November 7 to December 26, 1862. Camp duty in Nashville.

“From Bowling Green, we went to Gallatin and got down into camp near Nashville. I remained with my company for some four or five weeks.  The regimental surgeon treated me until one evening, some of the boys went and told my captain I was sick and going to die. The captain told them to carry me to his tent. He sent me to hospital in Nashville. On December 6, the dropsy came on me. I swailled up all over, so this apparently was my Trouble. The day after Christmas, while I was in hospital, our army left Nashville to attack Bragg in his winter quarters at Stones River. Half my regiment died in that battle. On January 9, I was sent to hospital at Louisville, Kentucky, where I was able to go around a little, not much. I was walking across the room one day, and I felt my heart trouble come on me for the first time. I fell down and was helped onto my bed, and the doctors came and examined me. The next day, they told me it was my heart, and either I would be discharged home or die. On January 27 of ’63,  I was given a disability discharge, and I went home.”

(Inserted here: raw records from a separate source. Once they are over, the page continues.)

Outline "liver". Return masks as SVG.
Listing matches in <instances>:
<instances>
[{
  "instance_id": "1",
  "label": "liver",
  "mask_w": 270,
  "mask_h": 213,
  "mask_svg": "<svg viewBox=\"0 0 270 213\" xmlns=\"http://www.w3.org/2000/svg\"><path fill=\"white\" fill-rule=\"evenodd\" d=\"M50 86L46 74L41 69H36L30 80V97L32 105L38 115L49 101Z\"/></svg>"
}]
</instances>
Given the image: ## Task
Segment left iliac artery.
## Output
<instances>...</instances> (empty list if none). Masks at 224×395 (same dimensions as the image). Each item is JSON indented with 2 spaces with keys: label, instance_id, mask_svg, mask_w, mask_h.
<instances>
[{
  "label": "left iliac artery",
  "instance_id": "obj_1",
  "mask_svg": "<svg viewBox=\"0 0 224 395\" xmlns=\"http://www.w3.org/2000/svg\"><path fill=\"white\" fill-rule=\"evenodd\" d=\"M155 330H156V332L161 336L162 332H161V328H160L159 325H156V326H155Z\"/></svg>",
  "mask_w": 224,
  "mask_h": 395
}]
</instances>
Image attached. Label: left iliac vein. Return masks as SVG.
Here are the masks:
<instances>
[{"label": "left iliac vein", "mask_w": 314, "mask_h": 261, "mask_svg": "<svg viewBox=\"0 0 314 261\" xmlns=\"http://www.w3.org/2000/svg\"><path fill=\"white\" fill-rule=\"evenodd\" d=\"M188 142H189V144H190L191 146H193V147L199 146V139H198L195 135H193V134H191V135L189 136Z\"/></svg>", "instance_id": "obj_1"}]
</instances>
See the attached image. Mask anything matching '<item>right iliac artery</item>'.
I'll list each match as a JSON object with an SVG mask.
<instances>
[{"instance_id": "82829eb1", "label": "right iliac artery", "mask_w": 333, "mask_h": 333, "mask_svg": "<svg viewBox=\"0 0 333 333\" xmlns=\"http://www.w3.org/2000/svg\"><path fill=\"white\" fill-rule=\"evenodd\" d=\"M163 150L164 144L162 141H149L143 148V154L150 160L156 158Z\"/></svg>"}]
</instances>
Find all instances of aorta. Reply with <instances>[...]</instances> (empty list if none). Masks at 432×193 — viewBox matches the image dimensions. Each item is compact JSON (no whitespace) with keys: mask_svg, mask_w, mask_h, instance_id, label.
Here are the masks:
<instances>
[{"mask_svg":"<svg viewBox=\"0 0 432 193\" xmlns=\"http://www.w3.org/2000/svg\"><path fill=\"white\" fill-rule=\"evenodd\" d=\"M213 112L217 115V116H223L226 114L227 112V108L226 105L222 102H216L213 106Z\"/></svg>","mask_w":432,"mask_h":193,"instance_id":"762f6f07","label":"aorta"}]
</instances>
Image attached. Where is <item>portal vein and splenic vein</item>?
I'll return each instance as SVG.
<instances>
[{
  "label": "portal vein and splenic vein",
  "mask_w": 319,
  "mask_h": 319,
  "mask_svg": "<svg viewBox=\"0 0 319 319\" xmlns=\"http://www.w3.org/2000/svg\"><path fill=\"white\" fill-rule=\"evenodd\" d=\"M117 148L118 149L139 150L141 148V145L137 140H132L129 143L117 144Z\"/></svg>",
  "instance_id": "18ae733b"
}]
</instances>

He went home to meet my fifteen-year-old second great-grandmother, Maria Seward, whom he would marry and take to the Oregon Trail with her slightly older sister. His Army surgeon suggested Oregon's climate would be beneficial for his condition. They would make it to Oregon on horseback that season, but barely. They over-wintered in a place called Union, in Northeastern Oregon fewer than a hundred miles from this valley they liked so well they named it twice, up near the top of The Blue Mountains, in a lean-to. Maria's sister died of Rocky Mountain Spotted Fever there, and Alonzo and Maria had their first child there before returning East once Spring came. East to Rockford, Illinois where she worked as a seamstress.

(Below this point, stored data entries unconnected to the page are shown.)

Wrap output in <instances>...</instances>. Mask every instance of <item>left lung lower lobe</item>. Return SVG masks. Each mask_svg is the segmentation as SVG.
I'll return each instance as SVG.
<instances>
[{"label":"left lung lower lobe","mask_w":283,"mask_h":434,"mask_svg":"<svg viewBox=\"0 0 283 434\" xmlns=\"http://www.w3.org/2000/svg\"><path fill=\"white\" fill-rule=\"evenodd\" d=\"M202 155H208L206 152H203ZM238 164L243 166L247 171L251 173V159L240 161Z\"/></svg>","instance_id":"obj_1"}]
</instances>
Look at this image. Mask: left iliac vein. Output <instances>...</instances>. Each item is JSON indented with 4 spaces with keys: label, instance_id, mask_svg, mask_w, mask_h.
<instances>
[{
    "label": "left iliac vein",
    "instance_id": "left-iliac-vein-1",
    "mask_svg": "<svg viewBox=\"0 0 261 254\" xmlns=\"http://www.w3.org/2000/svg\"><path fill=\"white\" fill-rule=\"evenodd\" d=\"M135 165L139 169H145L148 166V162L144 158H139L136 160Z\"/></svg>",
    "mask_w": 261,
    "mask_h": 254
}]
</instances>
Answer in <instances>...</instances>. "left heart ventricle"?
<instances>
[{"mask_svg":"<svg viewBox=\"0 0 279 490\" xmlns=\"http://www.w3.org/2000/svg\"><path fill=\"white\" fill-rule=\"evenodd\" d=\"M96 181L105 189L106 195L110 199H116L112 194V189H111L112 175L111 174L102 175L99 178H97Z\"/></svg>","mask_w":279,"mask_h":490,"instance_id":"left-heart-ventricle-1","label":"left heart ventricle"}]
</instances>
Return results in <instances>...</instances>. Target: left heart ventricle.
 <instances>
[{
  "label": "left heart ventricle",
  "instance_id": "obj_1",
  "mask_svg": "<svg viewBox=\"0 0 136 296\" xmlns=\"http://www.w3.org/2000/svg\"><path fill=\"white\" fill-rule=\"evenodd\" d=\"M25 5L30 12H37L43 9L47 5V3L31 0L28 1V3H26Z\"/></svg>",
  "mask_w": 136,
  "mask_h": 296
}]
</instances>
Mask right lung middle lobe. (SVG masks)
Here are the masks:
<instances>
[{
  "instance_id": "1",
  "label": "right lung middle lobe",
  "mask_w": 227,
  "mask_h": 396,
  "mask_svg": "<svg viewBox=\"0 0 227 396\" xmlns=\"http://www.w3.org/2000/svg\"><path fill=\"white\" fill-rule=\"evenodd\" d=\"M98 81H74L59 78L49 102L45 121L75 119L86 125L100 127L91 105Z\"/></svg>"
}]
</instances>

Alonzo's Kenastons had been on this continent for about as long as Maria's Sewards. Both had over two centuries of experience here before their latest experienced war like none in either family had ever seen before. Alonzo's regiment had, by dumb luck, missed the Perryville battle that had decimated Buell's ranks, but the deprivation managed to find my forebear, anyway. He had contracted a bad cold as a child, which might have resulted in some undetected heart valve damage, but that marching in wet snow had shoved him over an edge. He undoubtedly suffered from rheumatic heart disease—his Trouble—for the rest of his short life. He and Maria would settle on a land claim in the Nebraska Territory's Sand Hills before finally making it to Oregon again, that time by train in eighteen eighty-six. Upon arrival, Alonzo finally succumbed to his Trouble in Lexington, Oregon, widowing Maria with six children aged six to fifteen. Maria would later meet up with a widower with a passel of children of his own and create a blended family. My great-grandparents from the Kenaston and Mayfield spokes would first meet as step-siblings in the relationship between Maria Seward Kenaston and Andrew Jackson Mayfield. History seems to happen exclusively by accident on purpose.